September 26, 2022 Jeremy Fisher and Dr Gillyanne Kayes with Petra Borzynski Season 6 Episode 4
This Is A Voice
Somatic exercises, trauma, nerves & polyvagal theory with Petra Borzynski
Show Notes Transcript

Petra Borzynski, singer, cognitive behavioural therapist & somatic vocal coach, is back with Gillyanne and Jeremy for more wisdom on dealing with emotion.

Teacher boundaries, the difference between trauma and emotional discomfort, and why you don't need to be your student's therapist.

There are questions on somatic exercises for performance nerves, and Jeremy shares what he did to deal with the extreme nerves in his workshop at the PEVoC conference last month.
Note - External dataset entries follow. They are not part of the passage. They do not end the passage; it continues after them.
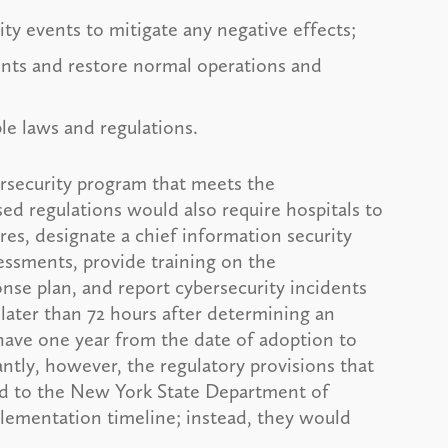
ty events to mitigate any negative effects;
ents and restore normal operations and
able laws and regulations.
rsecurity program that meets the
d regulations would also require hospitals to
res, designate a chief information security
sessments, provide training on the
nse plan, and report cybersecurity incidents
ater than 72 hours after determining an
 have one year from the date of adoption to
tly, however, the regulatory provisions that
ted to the New York State Department of
lementation timeline; instead, they would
And a question on which exercises might stimulate the vagus nerve, and a discussion on polyvagal theory.

Also why you don't need to be an expert in every field (and what Jeremy thinks causes that problem). And building a network of like-minded experts around you.

It's an incredibly deep and useful episode for singing teachers, singers and performers alike.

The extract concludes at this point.